▶ [Information shown]:
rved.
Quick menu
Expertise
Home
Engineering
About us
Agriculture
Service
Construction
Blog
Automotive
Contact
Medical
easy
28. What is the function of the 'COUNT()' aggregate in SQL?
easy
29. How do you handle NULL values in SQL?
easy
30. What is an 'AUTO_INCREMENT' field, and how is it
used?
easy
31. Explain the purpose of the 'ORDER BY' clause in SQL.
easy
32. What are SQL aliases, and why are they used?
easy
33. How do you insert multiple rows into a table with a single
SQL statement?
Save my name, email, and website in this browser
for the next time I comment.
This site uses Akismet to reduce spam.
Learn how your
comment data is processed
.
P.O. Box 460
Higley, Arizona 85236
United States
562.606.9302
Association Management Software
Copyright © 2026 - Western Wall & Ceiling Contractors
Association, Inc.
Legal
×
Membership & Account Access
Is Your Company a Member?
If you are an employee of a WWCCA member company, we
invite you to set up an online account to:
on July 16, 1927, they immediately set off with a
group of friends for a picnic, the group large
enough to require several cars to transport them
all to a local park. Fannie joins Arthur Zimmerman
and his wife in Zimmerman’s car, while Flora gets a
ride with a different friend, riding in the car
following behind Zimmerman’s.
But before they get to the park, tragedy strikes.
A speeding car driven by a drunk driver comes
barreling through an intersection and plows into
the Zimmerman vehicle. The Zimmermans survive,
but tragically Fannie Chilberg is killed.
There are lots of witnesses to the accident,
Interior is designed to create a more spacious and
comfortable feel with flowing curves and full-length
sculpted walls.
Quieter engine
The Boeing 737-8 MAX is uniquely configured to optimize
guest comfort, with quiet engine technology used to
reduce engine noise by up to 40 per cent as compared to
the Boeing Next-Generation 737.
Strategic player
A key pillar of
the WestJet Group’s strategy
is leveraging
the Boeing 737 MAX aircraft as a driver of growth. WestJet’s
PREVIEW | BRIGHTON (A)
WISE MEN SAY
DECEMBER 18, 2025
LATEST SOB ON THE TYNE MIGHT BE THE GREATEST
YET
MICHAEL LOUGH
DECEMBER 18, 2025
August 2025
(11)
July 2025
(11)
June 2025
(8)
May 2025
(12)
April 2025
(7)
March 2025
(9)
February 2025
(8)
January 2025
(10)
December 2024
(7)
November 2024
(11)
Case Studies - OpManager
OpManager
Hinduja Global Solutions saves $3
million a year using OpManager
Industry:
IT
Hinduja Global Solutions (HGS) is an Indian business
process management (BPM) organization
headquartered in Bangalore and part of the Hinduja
...
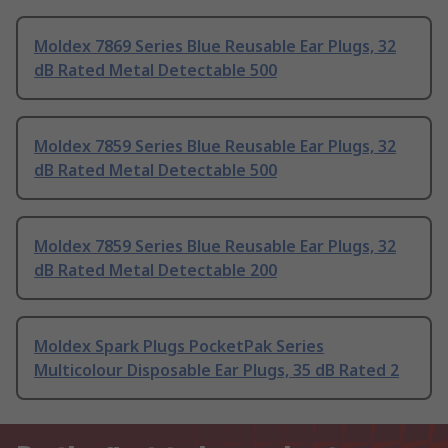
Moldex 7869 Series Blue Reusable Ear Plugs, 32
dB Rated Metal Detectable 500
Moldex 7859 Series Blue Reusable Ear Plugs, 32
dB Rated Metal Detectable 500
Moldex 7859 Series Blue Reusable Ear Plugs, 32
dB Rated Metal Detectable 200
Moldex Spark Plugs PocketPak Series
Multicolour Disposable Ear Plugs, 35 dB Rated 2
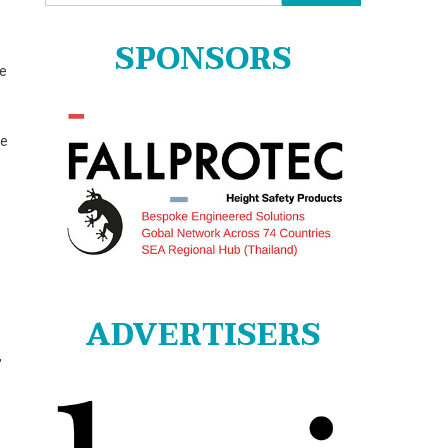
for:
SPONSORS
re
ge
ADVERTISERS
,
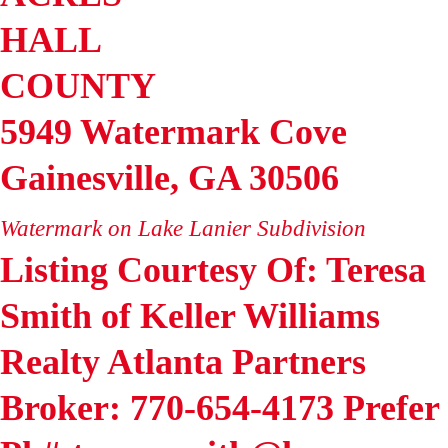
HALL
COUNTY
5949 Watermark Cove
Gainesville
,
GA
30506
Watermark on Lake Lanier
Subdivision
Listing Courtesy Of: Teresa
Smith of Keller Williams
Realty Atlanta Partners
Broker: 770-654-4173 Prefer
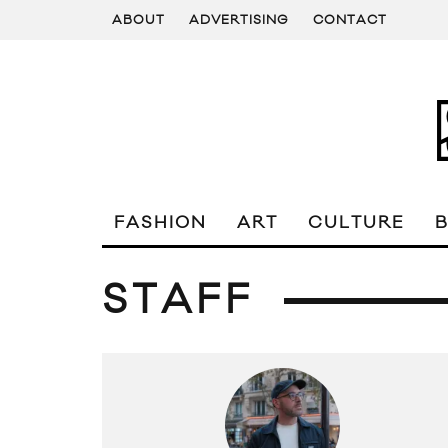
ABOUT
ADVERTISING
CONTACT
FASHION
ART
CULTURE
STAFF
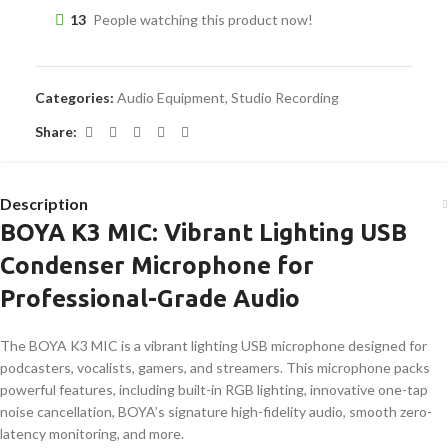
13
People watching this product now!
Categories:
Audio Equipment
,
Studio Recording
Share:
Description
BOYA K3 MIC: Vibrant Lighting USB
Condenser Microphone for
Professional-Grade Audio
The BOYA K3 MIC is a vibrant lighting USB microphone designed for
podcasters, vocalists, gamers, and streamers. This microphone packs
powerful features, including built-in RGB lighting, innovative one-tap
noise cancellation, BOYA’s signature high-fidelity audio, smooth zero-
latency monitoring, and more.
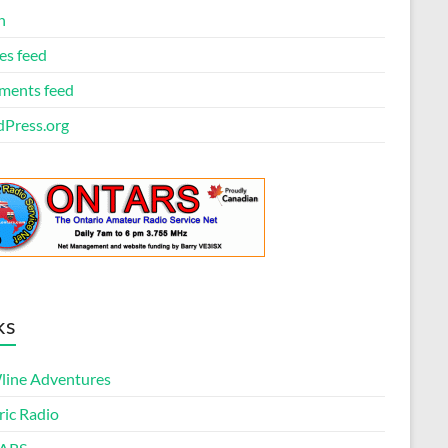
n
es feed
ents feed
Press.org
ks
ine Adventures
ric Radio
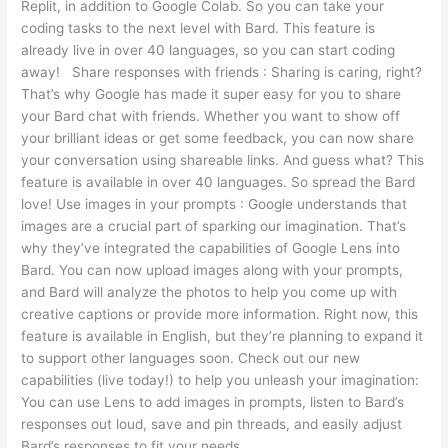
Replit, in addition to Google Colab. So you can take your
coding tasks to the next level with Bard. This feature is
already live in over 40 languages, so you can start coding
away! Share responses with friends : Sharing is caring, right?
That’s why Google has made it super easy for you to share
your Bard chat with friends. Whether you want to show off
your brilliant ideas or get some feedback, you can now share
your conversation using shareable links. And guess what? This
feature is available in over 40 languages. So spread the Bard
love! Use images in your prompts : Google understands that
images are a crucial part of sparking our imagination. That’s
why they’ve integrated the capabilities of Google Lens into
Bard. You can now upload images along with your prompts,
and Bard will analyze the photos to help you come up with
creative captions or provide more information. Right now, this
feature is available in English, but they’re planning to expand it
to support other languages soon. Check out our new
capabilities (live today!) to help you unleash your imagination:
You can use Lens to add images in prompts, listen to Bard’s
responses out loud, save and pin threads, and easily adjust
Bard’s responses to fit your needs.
--
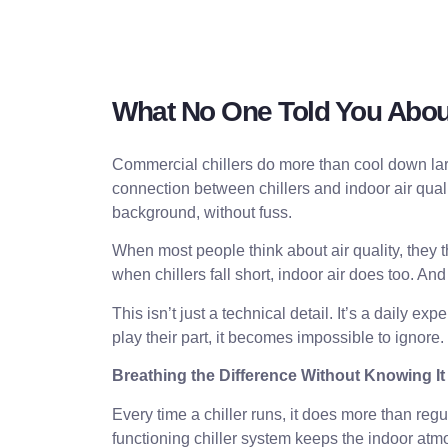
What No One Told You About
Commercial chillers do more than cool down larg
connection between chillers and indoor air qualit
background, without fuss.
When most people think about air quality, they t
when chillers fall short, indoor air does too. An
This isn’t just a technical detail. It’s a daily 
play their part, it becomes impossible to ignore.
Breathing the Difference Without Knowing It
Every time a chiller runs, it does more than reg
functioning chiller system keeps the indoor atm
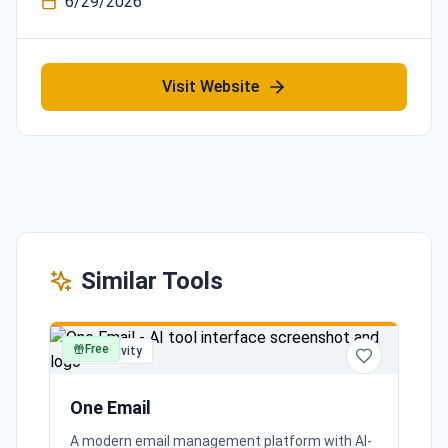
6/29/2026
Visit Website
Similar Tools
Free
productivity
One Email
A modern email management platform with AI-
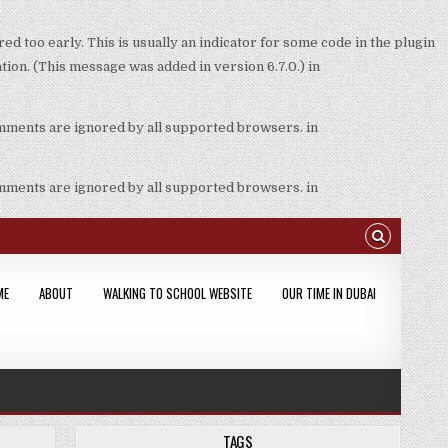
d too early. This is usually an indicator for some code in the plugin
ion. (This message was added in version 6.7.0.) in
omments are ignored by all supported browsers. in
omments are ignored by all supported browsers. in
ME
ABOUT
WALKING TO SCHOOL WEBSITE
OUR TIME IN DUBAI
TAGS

▶ [What is being asked]:
Only a number should be returned: the count of lines above that include "using".

▶ [Exercise answer]:
2